# Inky's story.



## Vertekins (Apr 12, 2011)

I'll never forget the first time I saw the love of my life; My beloved Inky.

It was on February 15th 2003. A few days before, me, my mother and my younger sister were planning to visit the Birmingham dogs home.

We almost didn't get to go because my mother was reluctant to get up but we coaxed her into getting up and soon enough we were at the dogs home. We entered the place and walked past the place where a few cats are usually caged and to my disappointment, there were no cats to be seen. But my sister called me back to look again inside one of the cages I initially thought to be empty.

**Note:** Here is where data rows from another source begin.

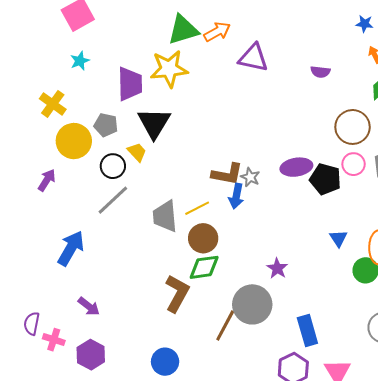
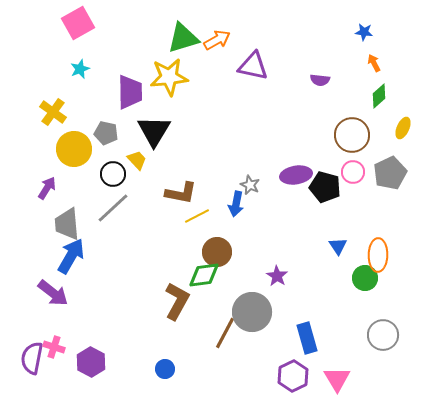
brown L-shape: (227, 174) -> (181, 193), moved
gray trapezoid: (165, 216) -> (67, 224), moved
brown circle: (203, 238) -> (217, 252), moved
purple arrow: (89, 306) -> (53, 293), moved, size x1.4
purple semicircle: (32, 323) -> (32, 358), moved, size x1.4
blue circle: (165, 362) -> (165, 369), size x0.7

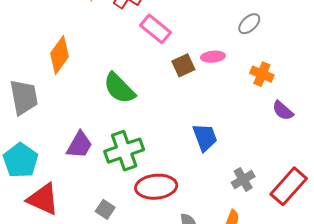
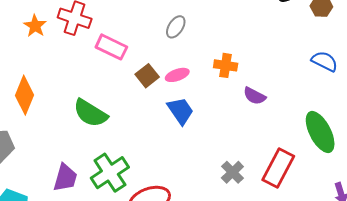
gray ellipse: (249, 24) -> (176, 27), moved
pink ellipse: (213, 57) -> (177, 75), moved
blue trapezoid: (205, 137) -> (181, 111), moved

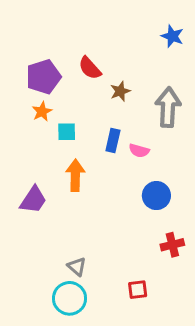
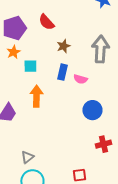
brown star: (120, 91) -> (63, 46), moved
gray triangle: (77, 266) -> (27, 157), moved, turned 40

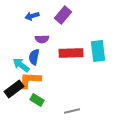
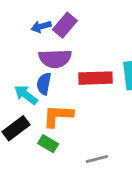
purple rectangle: (63, 15) -> (65, 25), moved
purple semicircle: (42, 39) -> (55, 59), size x1.6
orange L-shape: (30, 80) -> (58, 116), moved

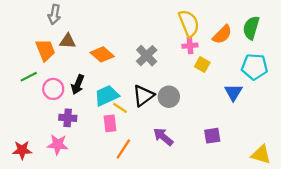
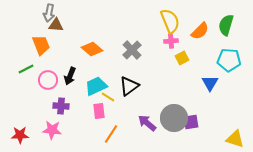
brown triangle: (68, 41) -> (56, 25), moved
yellow square: (202, 64) -> (182, 58), turned 32
gray circle: (169, 97) -> (174, 118), moved, size x1.4

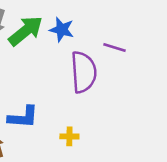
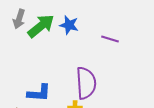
purple semicircle: (84, 72) -> (86, 83), moved

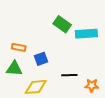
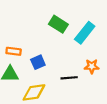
cyan rectangle: (86, 34) -> (85, 33), turned -45
orange star: (92, 85) -> (92, 66), moved

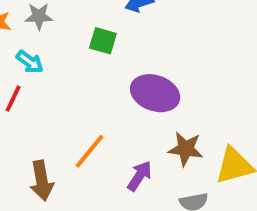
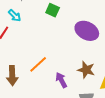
purple ellipse: (155, 93) -> (87, 31), moved
purple arrow: (139, 176) -> (61, 80), turned -70

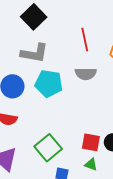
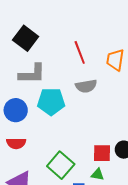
green triangle: (91, 164) -> (97, 174), moved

Inside this cage was a beautiful black cat with her back facing us. She was hiding under what appeared to be a tile of carpet glued to the wall of her cage. We all started cooing over how beautiful she was. Her face and muzzle structure clearly showed that she at least had some oriental in her and her black coat had a thin glossy silkiness of the kind you wouldn't see in an 'ordinary' moggy (I.e thicker and plushier).

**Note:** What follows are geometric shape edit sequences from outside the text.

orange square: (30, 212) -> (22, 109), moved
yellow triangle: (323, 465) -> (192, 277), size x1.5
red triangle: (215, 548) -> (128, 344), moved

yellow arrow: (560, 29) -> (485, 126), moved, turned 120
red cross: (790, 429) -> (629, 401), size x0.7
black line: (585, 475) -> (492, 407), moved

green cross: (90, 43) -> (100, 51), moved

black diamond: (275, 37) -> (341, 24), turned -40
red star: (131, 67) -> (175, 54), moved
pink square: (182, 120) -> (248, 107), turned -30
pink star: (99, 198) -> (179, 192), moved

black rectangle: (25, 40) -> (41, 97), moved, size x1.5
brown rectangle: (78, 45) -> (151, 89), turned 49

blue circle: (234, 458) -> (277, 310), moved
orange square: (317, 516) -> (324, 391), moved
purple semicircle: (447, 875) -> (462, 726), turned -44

I looked at the tag on her cage and I still remember the exact wording on it;

_NAME: Inky
AGE: 5 yrs old
SEX: F
BREED: Siamese/Normal Cat
Price: ￡25

Hello! My name is Inky. I'm five years old and I've never been outside before._

Bear in mind that I hadn't owned a cat for many many years. All of us were enamored with her and felt enormous pity for how miserable she looked, cowering under her carpet tile with her back turned, occasionally turning her head to look at us with her pretty lemon-shaped slightly slanted green eyes.

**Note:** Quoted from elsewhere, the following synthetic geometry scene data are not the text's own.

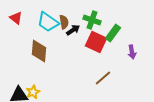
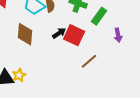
black arrow: (73, 30) -> (59, 33), moved
red square: (96, 42) -> (74, 35), moved

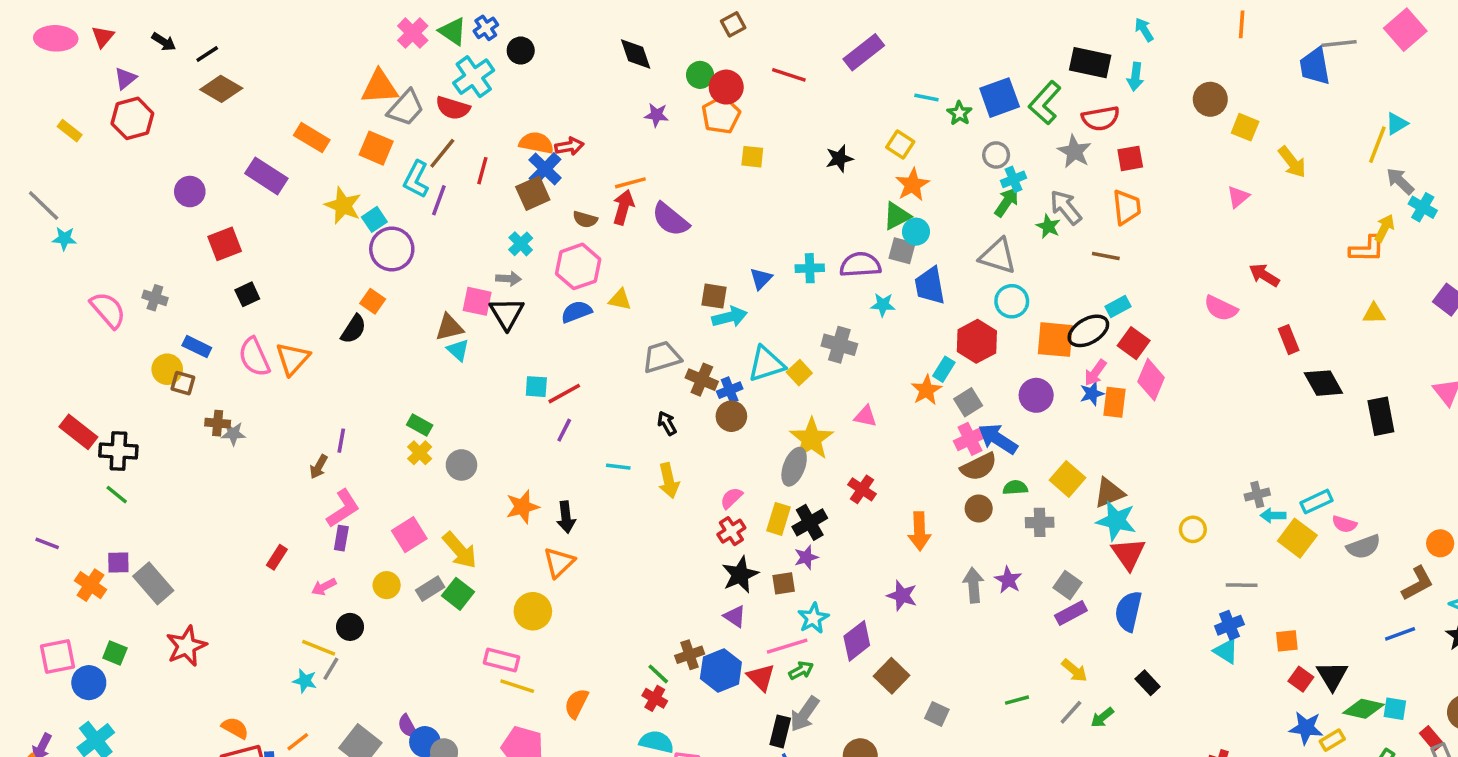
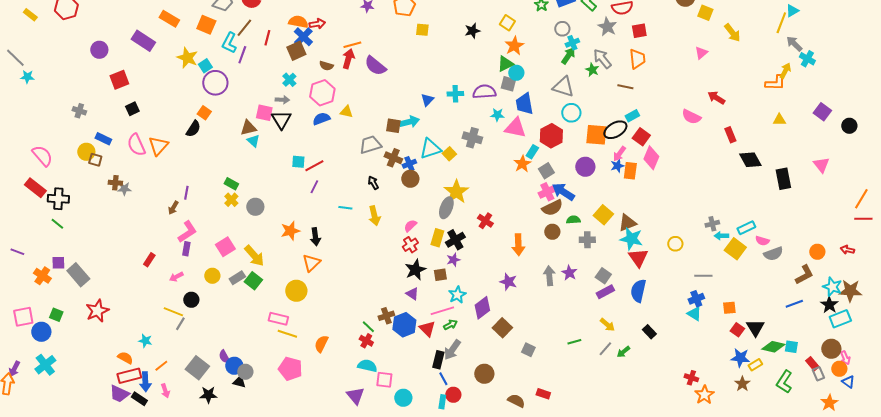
brown square: (714, 296) -> (393, 126), moved
pink semicircle: (108, 310) -> (42, 156), moved
pink triangle: (865, 416) -> (515, 128), moved, size x1.6
cyan star: (305, 681) -> (145, 341), moved

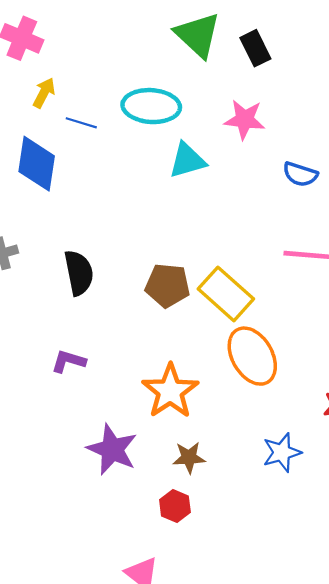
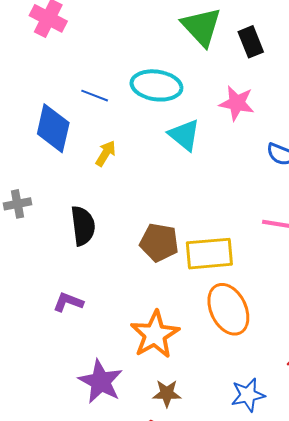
yellow arrow: (44, 93) -> (106, 153), moved
cyan triangle: (187, 160) -> (184, 135), turned 51
yellow rectangle: (226, 294) -> (209, 254), turned -51

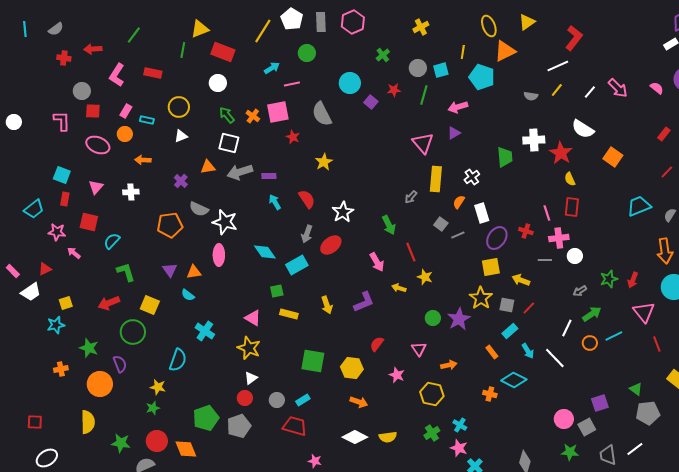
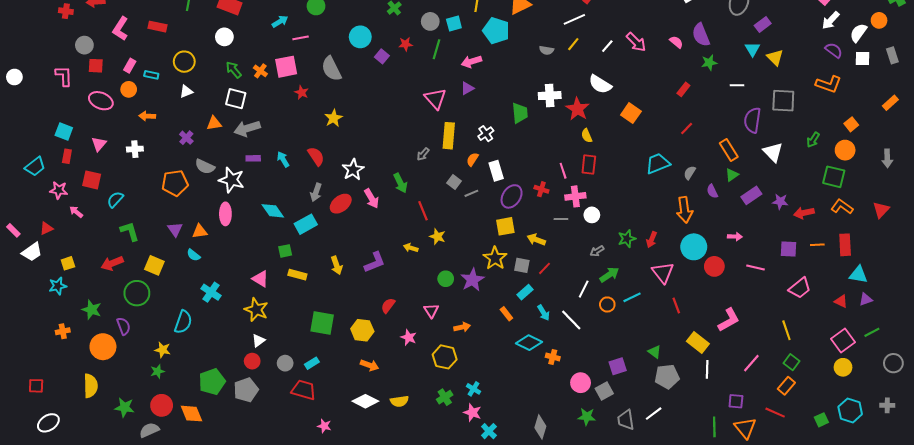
purple rectangle: (269, 176) -> (253, 158), moved
pink arrow: (377, 262) -> (372, 198), moved
orange cross: (490, 394) -> (553, 357), moved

So my mother phoned my step father to ask if we could spend ￡25 and give her a home with us. He said yes. So we went to reception and inquired about buying Inky. They got a young man to take her out of the cage to show her to us more closely. The young man took her out of the cage and she was grabbing onto him for dear life because of the dogs barking and because she was very shy.

"She's a long cat" commented my mother, referring to just how long Inky's body was, typical of oriental cats. 

"She's very nervous." said the young man. "We'll have to think about whether or not we will rehome her"

My mother was not amused. Even though we didn't go to this dogs home with the intention of coming out of it with a dog or cat, she responded "I came here to buy a cat. She's nervous because she can hear dogs barking"

We took her to the reception and paid for her, inquiring about if they knew where she came from. The woman at the desk said that she came from Kingstanding. That's the only thing we know of her past along with her age and breed and fact that she was strictly an indoor cat. We even bought her a new collar; Pink fabric with spots on it. It clashed with her black fur that was for sure!

Then we took her home with us. It took her quite some weeks to adjust to her new owners and her new house but she adjusted into a wonderful loving girl who means more than the world to me. She attached herself to me in particular and has been one of my best friends ever since. 

It is now April 2011, over 8 years since we brought her. Best ￡25 we ever spent. I still say that it is fate that led me to her, she is truly my beloved.


----------



## Greenport ferals (Oct 30, 2010)

Thanks for sharing this sweet story.


----------



## konstargirl (Feb 4, 2011)

Aw! That was a great story.


----------



## Susan (Mar 29, 2010)

That's a lovely story...lucky for you and Inky that your sister noticed the cages weren't empty!


----------